Verseon is not the first company to attempt harnessing physics-driven modeling for drug discovery. Starting in the late 20th century, New York-based scientific software and biotechnology company Schrödinger and UK nonprofit Cambridge Crystallographic Data Centre (CCDC) have built and sold physics-based design solutions for drug discovery. Most pharmaceutical and biotech companies have used tools from these companies for the past three decades, though the industry’s low and declining R&D productivity suggests that these commercially available tools in their current state are unable to reliably drive design of new drug molecules. Pfizer’s former Senior Vice President of R&D Strategy Robert W. Karr says, “Licensing computational drug-discovery tools instead of using them exclusively for in-house drug development is a good indicator that the tools don’t have the necessary predictive accuracy.
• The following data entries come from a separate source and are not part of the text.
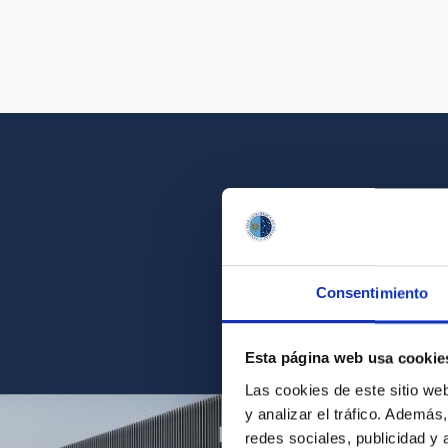
Get a close look 
Consentimiento
Find the ph
Esta página web usa cookie
Las cookies de este sitio we
y analizar el tráfico. Ademá
redes sociales, publicidad y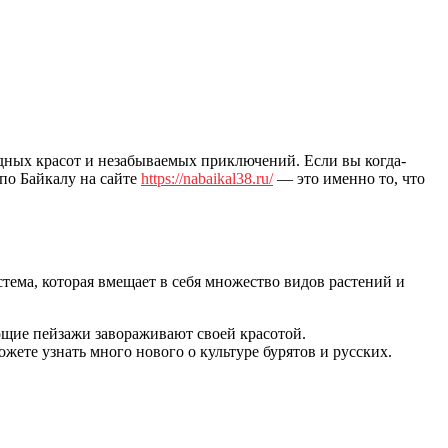
одных красот и незабываемых приключений. Если вы когда-
 по Байкалу на сайте
https://nabaikal38.ru/
— это именно то, что
истема, которая вмещает в себя множество видов растений и
жающие пейзажи завораживают своей красотой.
жете узнать много нового о культуре бурятов и русских.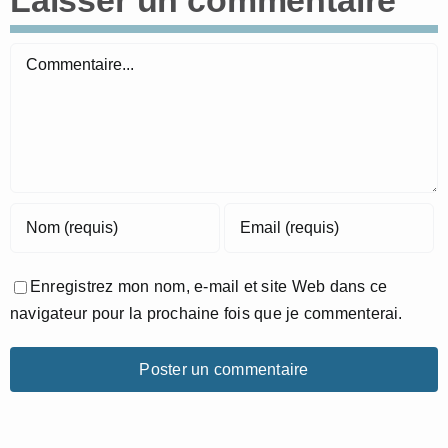
Commentaire
Enregistrez mon nom, e-mail et site Web dans ce
navigateur pour la prochaine fois que je commenterai.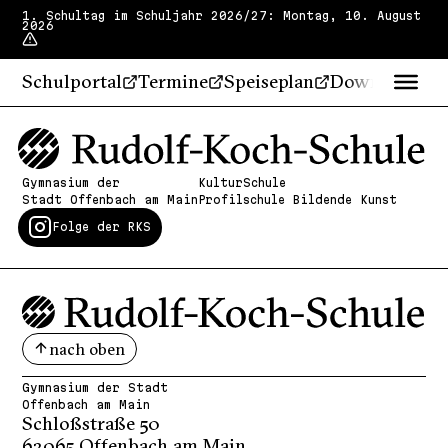
1. Schultag im Schuljahr 2026/27: Montag, 10. August
2026
Schulportal
Termine
Speiseplan
Downloads
Gymnasium der
KulturSchule
Stadt Offenbach am Main
Profilschule Bildende Kunst
Folge der RKS
nach oben
Gymnasium der Stadt
Offenbach am Main
Schloßstraße 50
63065 Offenbach am Main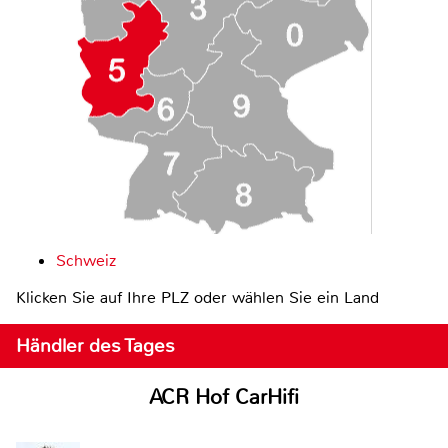
Schweiz
Klicken Sie auf Ihre PLZ oder wählen Sie ein Land
Händler des Tages
ACR Hof CarHifi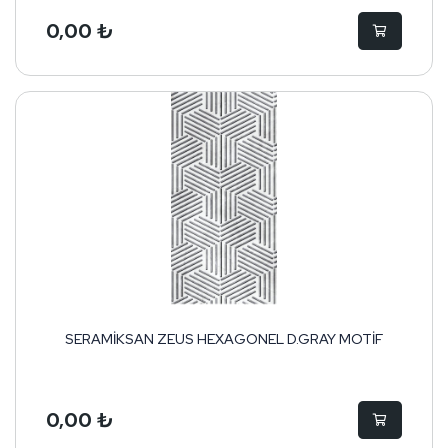
0,00 ₺
SERAMİKSAN ZEUS HEXAGONEL D.GRAY MOTİF
0,00 ₺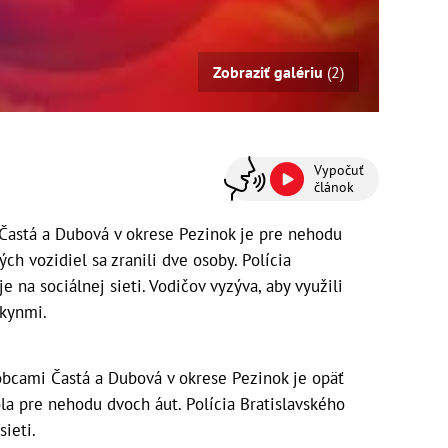
Zobraziť galériu
(2)
Vypočuť
článok
Častá a Dubová v okrese Pezinok je pre nehodu
ch vozidiel sa zranili dve osoby. Polícia
e na sociálnej sieti. Vodičov vyzýva, aby využili
okynmi.
bcami Častá a Dubová v okrese Pezinok je opäť
a pre nehodu dvoch áut. Polícia Bratislavského
sieti.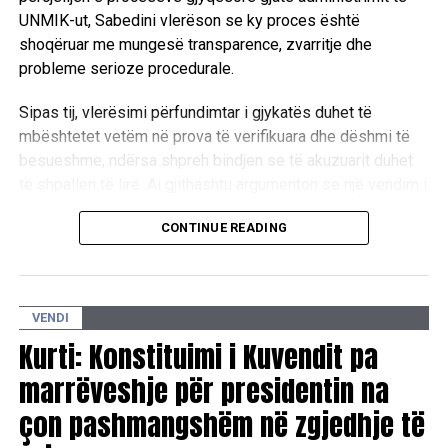
UNMIK-ut, Sabedini vlerëson se ky proces është
shoqëruar me mungesë transparence, zvarritje dhe
probleme serioze procedurale.
Sipas tij, vlerësimi përfundimtar i gjykatës duhet të
mbështetet vetëm në prova të verifikuara dhe dëshmi të
besueshme, ndërsa shpreh bindjen se të akuzuarit duhet
të shpallen të lirë. Ai gjithashtu argumenton se një vendim i
tillë, sipas këndvështrimit të tij, do të kishte ndikim të
CONTINUE READING
rëndësishëm në zhvillimet politike dhe institucionale në
Kosovë.
EkonomiaOnline: Zoti Sabedini, si e vlerësoni procesin
VENDI
gjyqësor në Hagë dhe cilat janë vërejtjet tuaja, duke pasur
Kurti: Konstituimi i Kuvendit pa
parasysh se keni përcjellë qindra procese gjyqësore gjatë
administrimit të UNMIK-ut?
marrëveshje për presidentin na
çon pashmangshëm në zgjedhje të
Musa Sabedini: Nga këndvështrimi im, Gjykata Speciale në
Hagë ka zhgënjyer pritjet e shumë qytetarëve shqiptarë, të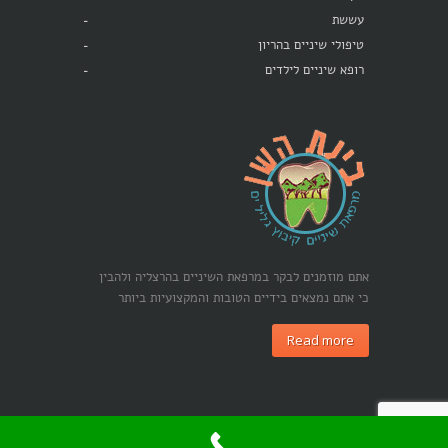
עששת
טיפולי שיניים בהריון
רופא שיניים לילדים
אתם מוזמנים לבקר במרפאת השיניים בהרצליה ולהבין
כי אתם נמצאים בידיים הטובות והמקצועיות ביותר
Read more
כל הזכויות שמורות לבינת השן © 2015 |
קידום אתרים בגוגל -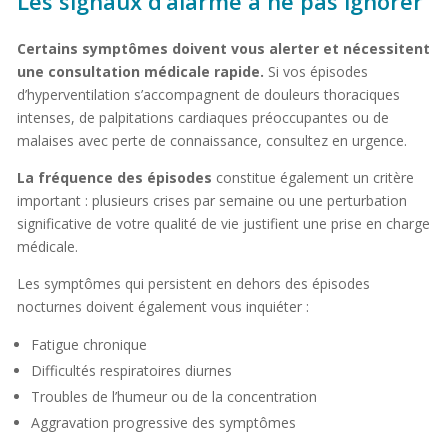
Les signaux d’alarme à ne pas ignorer
Certains symptômes doivent vous alerter et nécessitent
une consultation médicale rapide.
Si vos épisodes
d’hyperventilation s’accompagnent de douleurs thoraciques
intenses, de palpitations cardiaques préoccupantes ou de
malaises avec perte de connaissance, consultez en urgence.
La fréquence des épisodes
constitue également un critère
important : plusieurs crises par semaine ou une perturbation
significative de votre qualité de vie justifient une prise en charge
médicale.
Les symptômes qui persistent en dehors des épisodes
nocturnes doivent également vous inquiéter :
Fatigue chronique
Difficultés respiratoires diurnes
Troubles de l’humeur ou de la concentration
Aggravation progressive des symptômes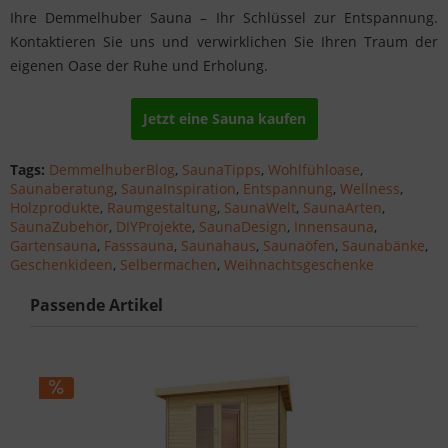
Ihre Demmelhuber Sauna – Ihr Schlüssel zur Entspannung.
Kontaktieren Sie uns und verwirklichen Sie Ihren Traum der
eigenen Oase der Ruhe und Erholung.
Jetzt eine Sauna kaufen
Tags:
DemmelhuberBlog
,
SaunaTipps
,
Wohlfühloase
,
Saunaberatung
,
SaunaInspiration
,
Entspannung
,
Wellness
,
Holzprodukte
,
Raumgestaltung
,
SaunaWelt
,
SaunaArten
,
SaunaZubehör
,
DIYProjekte
,
SaunaDesign
,
Innensauna
,
Gartensauna
,
Fasssauna
,
Saunahaus
,
Saunaöfen
,
Saunabänke
,
Geschenkideen
,
Selbermachen
,
Weihnachtsgeschenke
Passende Artikel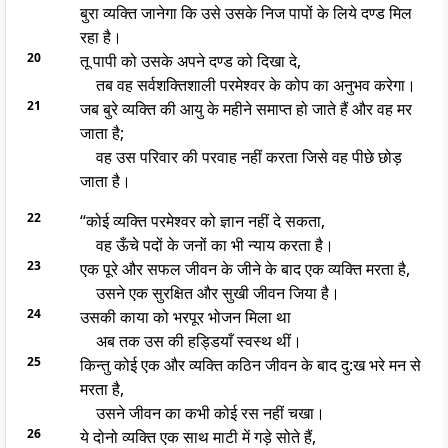
बुरा व्यक्ति जानेगा कि उसे उसके निज पापों के लिये दण्ड मिल
रहा है।
20
तू पापी को उसके अपने दण्ड को दिखा दे,
तब वह सर्वशक्तिशाली परमेश्वर के कोप का अनुभव करेगा।
21
जब बुरे व्यक्ति की आयु के महीने समाप्त हो जाते हैं और वह मर
जाता है;
वह उस परिवार की परवाह नहीं करता जिसे वह पीछे छोड़
जाता है।
22
“कोई व्यक्ति परमेश्वर को ज्ञान नहीं दे सकता,
वह ऊँचे पदों के जनों का भी न्याय करता है।
23
एक पूरे और सफल जीवन के जीने के बाद एक व्यक्ति मरता है,
उसने एक सुरक्षित और सुखी जीवन जिया है।
24
उसकी काया को भरपूर भोजन मिला था
अब तक उस की हड्डियाँ स्वस्थ थीं।
25
किन्तु कोई एक और व्यक्ति कठिन जीवन के बाद दु:ख भरे मन से
मरता है,
उसने जीवन का कभी कोई रस नहीं चखा।
26
ये दोनो व्यक्ति एक साथ माटी में गड़े सोते हैं,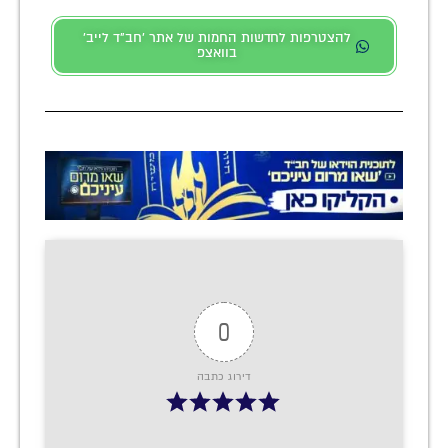
להצטרפות לחדשות החמות של אתר 'חב"ד לייב'
בוואצפ
0
דירוג כתבה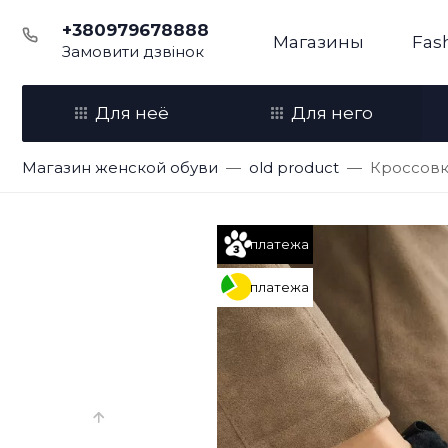
+380979678888
Магазины
Fas
Замовити дзвінок
Для неё
Для него
Магазин женской обуви
old product
Кроссовк
платежа
платежа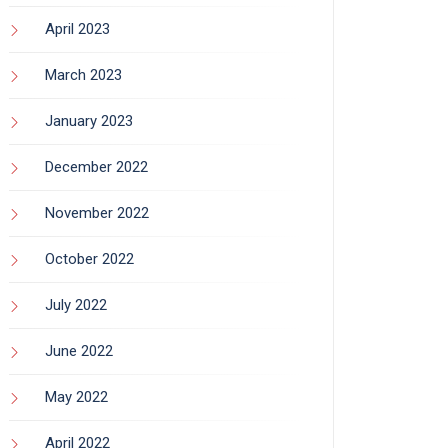
April 2023
March 2023
January 2023
December 2022
November 2022
October 2022
July 2022
June 2022
May 2022
April 2022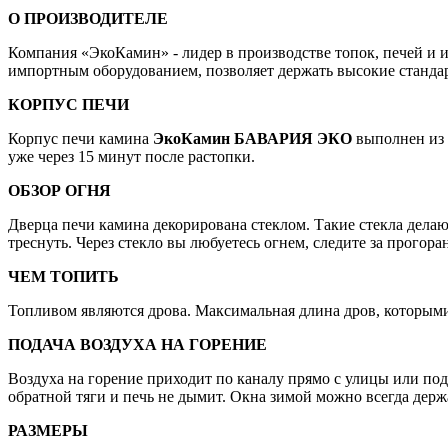
О ПРОИЗВОДИТЕЛЕ
Компания «ЭкоКамин» - лидер в производстве топок, печей и
импортным оборудованием, позволяет держать высокие станда
КОРПУС ПЕЧИ
Корпус печи камина
ЭкоКамин БАВАРИЯ ЭКО
выполнен из 
уже через 15 минут после растопки.
ОБЗОР ОГНЯ
Дверца печи камина декорирована стеклом. Такие стекла делаю
треснуть. Через стекло вы любуетесь огнем, следите за прогор
ЧЕМ ТОПИТЬ
Топливом являются дрова. Максимальная длина дров, которыми
ПОДАЧА ВОЗДУХА НА ГОРЕНИЕ
Воздуха на горение приходит по каналу прямо с улицы или по
обратной тяги и печь не дымит. Окна зимой можно всегда держа
РАЗМЕРЫ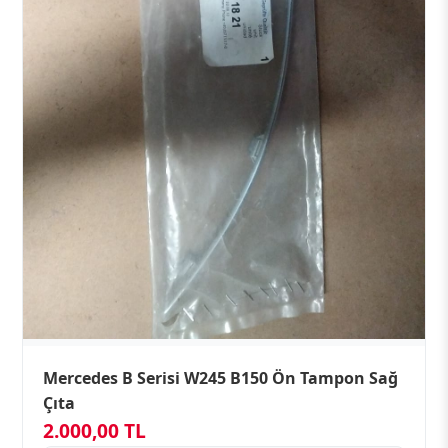
Mercedes B Serisi W245 B150 Ön Tampon Sağ
Çıta
2.000,00 TL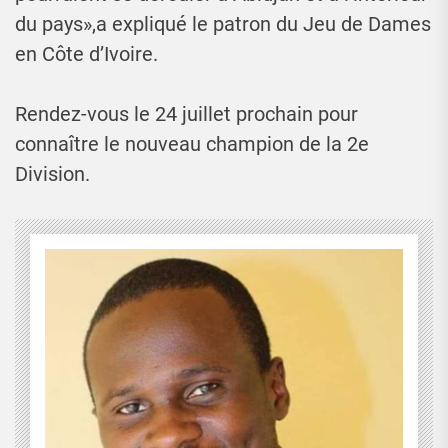
du pays»,a expliqué le patron du Jeu de Dames
en Côte d’Ivoire.
Rendez-vous le 24 juillet prochain pour
connaître le nouveau champion de la 2e
Division.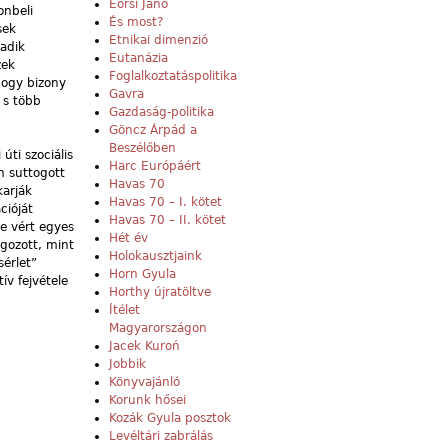
Eörsi Janó
onbeli
És most?
sek
Etnikai dimenzió
adik
Eutanázia
zek
Foglalkoztatáspolitika
 hogy bizony
Gavra
 s több
Gazdaság-politika
Göncz Árpád a
Beszélőben
úti szociális
Harc Európáért
n suttogott
Havas 70
karják
Havas 70 – I. kötet
cióját
Havas 70 – II. kötet
e vért egyes
Hét év
lgozott, mint
Holokausztjaink
sérlet”
Horn Gyula
v fejvétele
Horthy újratöltve
Ítélet
Magyarországon
Jacek Kuroń
Jobbik
Könyvajánló
Korunk hősei
Kozák Gyula posztok
Levéltári zabrálás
Current commercially available tools lack the ability to replace trial-and-error testing to design completely new drugs for which there are no prior experimental data.” So, pharmaceutical companies are stuck relying on slow, expensive and unpredictable experimental methods for drug discovery, while commercial computational modeling tools are relegated to ancillary visualization and decision support roles.
Integrating the right advances in physics, chemistry, and biology with AI as Verseon has done has the potential to entirely replace the current trial-and-error paradigm, offering far more efficient and targeted drug discovery. Intellia CEO and former AbbVie CSO John Leonard, who has tested Verseon’s technology, says, “Verseon’s revolutionary platform shifts the discovery paradigm from handcrafted techniques into a systematic industrial process.”
Using their platform, the company has focused on in-house drug discovery and built a growing pipeline of 16 drug candidates for preventing heart attacks and strokes, stopping vision loss from diabetes, treating cancers, and more. The patient populations for these conditions are large, often numbering in the hundreds of millions for a single drug candidate. “Any one of these drugs reaching market would create a large pharma company almost overnight. But unlike the typical ‘one-drug wonder’ biopharma company, Verseon has built a scalable drug-discovery process producing a stream of novel drug candidates that would change what medicine can do for humanity,” says Richard Serbin, former Vice President of Corporate Development at Johnson & Johnson.
As medicine manages to scale up the process of systematically finding drugs for disease-causing proteins, it will gain the ability to precisely target and control both chronic and acute diseases – and reduce strain on healthcare systems worldwide. “Being able to address an increasingly large part of the druggable proteome will allow us to maintain the human body in a state of optimal function for much longer than is possible today,” says Verseon CEO Adityo Prakash.
Verseon’s results suggest that the future of drug discovery will not be governed by rare moonshots, but rather by a sustainable, systematic process. For patients and investors alike, pursuing scalable drug discovery and development is more than an innovative business strategy. It presents the possibility of a future in which transformative treatments for disease are the norm, not the exception.